Изменить размер шрифта - +
И все его попытки написать новую литературу, другую литературу, написать другое, альтернативное человечество, выдумать другую форму эволюции, как в «Формуле Лимфатера», – всё это попытки убежать от истории, которая случилась.

В автобиографии «Моя жизнь» он говорил, что уже тогда выдумал всю философию «Высокого замка», игру в «Высокий замок», игру в другую жизнь, в другую документацию, в другую антропологию – выдумал себя другого. Это была такая форма защиты. Но, безусловно, верно и то, что вся его последующая жизнь была попыткой отказаться от человеческого. Действительно, Лем – писатель зачеловеческий.

Все попытки назвать его «Борхесом от фантастики», на мой взгляд, гроша не стоят, потому что главная эмоция у него с Борхесом абсолютно разная. Борхес – это всё-таки, как ни странно, писатель радости. Борхес испытывает счастье, копаясь в своих книгах. А когда он ослеп, кажется, что он счастлив оттого, что ему больше не видеть всей этой дряни, что он погружен в абсолютно герметичный мир. Идеал мира по Борхесу – это Вавилонская библиотека.

А основная эмоция Лема – это та тоска, тот страх, которым пронизано, например, «Расследование», это трагическая, тоскливая, недоумённая душа Криса в «Солярисе»; это интонация скорби – скепсиса, но и скорби, – которая пронизывает позднего Лема, начиная с «Гласа Божьего».

Главная интенция Лема – тоска и неустроенность; очень неспокойный, очень неприятный, очень неправильный мир.
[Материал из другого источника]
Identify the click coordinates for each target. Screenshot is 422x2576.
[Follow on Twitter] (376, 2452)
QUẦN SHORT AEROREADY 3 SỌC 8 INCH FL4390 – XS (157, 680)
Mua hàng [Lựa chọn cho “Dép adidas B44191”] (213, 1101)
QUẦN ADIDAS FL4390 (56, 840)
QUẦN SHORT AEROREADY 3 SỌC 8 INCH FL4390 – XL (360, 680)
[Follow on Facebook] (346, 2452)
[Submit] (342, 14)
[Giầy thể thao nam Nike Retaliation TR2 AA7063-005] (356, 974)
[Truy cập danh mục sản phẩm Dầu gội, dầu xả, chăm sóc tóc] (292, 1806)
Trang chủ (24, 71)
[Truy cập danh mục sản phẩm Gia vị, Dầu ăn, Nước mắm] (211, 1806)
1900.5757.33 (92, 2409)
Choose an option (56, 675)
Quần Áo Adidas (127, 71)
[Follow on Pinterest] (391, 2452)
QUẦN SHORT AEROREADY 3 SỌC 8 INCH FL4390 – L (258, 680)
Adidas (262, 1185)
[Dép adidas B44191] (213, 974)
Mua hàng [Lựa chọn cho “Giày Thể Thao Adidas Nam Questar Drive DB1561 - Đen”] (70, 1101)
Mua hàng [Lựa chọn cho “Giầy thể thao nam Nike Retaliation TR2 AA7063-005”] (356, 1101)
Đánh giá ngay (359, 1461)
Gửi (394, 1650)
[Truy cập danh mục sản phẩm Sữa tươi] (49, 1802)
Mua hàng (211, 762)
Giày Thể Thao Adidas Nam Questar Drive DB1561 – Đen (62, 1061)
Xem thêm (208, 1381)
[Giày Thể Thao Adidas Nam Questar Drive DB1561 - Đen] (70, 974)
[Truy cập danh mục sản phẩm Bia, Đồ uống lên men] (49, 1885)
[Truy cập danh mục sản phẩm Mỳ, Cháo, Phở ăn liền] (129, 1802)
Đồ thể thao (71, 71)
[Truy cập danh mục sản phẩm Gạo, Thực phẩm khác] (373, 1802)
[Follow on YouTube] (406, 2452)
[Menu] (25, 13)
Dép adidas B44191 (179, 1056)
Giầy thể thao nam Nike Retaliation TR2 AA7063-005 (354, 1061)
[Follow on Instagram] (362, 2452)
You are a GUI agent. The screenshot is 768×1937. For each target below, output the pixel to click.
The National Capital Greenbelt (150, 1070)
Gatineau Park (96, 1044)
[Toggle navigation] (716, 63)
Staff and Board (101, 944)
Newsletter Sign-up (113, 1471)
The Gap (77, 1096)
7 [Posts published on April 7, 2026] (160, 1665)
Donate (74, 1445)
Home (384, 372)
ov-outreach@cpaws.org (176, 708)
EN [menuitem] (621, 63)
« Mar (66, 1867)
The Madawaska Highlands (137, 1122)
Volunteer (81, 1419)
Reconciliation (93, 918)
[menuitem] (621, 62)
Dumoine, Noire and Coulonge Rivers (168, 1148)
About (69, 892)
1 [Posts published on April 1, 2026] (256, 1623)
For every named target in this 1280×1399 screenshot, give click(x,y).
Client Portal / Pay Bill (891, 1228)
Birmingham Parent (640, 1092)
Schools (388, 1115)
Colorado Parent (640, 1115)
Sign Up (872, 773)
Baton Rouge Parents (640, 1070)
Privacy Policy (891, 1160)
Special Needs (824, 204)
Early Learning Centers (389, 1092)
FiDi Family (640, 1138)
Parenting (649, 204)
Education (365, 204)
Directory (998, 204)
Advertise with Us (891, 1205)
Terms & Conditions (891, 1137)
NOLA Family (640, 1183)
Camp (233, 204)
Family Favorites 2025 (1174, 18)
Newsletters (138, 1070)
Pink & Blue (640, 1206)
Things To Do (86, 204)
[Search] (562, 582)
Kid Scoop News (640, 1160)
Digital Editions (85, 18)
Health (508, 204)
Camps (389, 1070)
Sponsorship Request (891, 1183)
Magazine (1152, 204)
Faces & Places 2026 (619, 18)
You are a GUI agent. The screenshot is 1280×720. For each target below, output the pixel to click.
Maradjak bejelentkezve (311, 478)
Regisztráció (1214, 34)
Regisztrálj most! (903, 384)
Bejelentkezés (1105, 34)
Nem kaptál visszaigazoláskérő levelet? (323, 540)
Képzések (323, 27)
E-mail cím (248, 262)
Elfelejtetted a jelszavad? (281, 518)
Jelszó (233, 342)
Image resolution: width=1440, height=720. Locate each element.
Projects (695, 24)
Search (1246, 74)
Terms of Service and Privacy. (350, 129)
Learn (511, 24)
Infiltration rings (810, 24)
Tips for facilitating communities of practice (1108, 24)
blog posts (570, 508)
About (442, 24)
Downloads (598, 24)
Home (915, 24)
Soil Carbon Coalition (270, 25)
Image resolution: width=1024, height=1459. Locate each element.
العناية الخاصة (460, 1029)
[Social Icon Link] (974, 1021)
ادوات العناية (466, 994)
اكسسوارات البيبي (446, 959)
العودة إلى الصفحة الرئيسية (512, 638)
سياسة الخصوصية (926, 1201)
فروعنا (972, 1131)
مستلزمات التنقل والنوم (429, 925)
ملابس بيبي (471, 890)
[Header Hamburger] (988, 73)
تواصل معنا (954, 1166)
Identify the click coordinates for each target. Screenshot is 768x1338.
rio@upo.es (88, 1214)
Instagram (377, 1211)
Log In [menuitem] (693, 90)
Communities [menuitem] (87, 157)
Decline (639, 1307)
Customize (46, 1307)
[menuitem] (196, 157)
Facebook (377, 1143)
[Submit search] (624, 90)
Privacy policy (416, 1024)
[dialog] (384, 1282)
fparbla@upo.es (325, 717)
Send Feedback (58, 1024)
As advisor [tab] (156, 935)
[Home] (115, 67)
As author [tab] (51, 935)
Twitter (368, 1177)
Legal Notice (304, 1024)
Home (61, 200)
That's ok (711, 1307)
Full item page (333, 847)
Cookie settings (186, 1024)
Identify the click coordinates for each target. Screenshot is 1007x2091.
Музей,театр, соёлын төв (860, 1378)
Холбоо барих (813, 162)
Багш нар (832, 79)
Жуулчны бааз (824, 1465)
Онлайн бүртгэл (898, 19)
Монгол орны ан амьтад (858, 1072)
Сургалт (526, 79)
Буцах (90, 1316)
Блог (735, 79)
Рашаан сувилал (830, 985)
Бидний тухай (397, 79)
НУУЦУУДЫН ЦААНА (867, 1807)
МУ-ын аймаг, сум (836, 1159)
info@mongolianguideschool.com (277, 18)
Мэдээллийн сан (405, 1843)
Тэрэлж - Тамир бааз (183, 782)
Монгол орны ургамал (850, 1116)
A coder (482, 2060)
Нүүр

И непонятно, можно ли его спасти. Скорее всего, нельзя. Надо придумать ему альтернативу. Отсюда – постоянное желание нащупать какой-то внеморальный, внечеловеческий костяк мира. Отсюда – уверенность в непознаваемости мира и в невозможности контакта. Ярче всего это выражено в «Фиаско». Я бы сказал, что итоговый, последний роман Лема не просто так называется «Фиаско». Это та оценка, которую он выставил человечеству в целом.

У него есть прохладный академический юмор: «Звёздные дневники», «Сказки роботов», «Кибериада». Ведь это он придумал альтруизин – это замечательное вещество, которое позволяет окружающим испытать те же чувства, что и люди рядом (и поэтому огромная толпа собирается возле дома новобрачных в первую брачную ночь). Вообще Лем выдумывает всегда довольно забавные пародии на христианскую мораль.

Но даже юмор Лема – это, в общем, юмор отчаяния. И, может быть, именно поэтому одной из самых отчаянных попыток была идея бетризации, которая так вдохновляет человечество в «Возвращении со звёзд». Помните, вернулся из космической экспедиции на Землю нормальный человек, а человечество живёт тихо, мирно, все добрые, потому что всем с рождения проводят бетризацию – подавление всех элементов агрессии. И всё, на этом закончилось развитие. Герой встречает женщину, которая ему понравилась, она не одна, но её спутник не может её защитить, отстоять. У него нет собственнического инстинкта. Ну, увели – и ладно.

У Лема ещё была замечательная пародийная антиутопия «Мир на Земле» – о том, как всё оружие выделилось на Луну и там продолжало между собой воевать. И оно породило эту смертельную убийственную пыль, которая, попав на Землю, опять продолжала воевать, потому что человечество не может выделить из себя своё зло. Такая тоже вечная фантазия на тему доктора Джекила и мистера Хайда.

Главное для Лема – это, конечно, страшный, непознаваемый мир, окружающий нас, и иллюзорность наших попыток, этических попыток прежде всего. Иллюзорность навязать миру тот или иной закон: христианский, этический, эстетический, какой угодно. Мир не принимает человека, мир отторгает его на всех этапах.

В «Маске» – по-моему, самом удачном рассказе из малой прозы Лема – замечательно ставится вопрос о том, может ли программа сама перепрограммировать себя.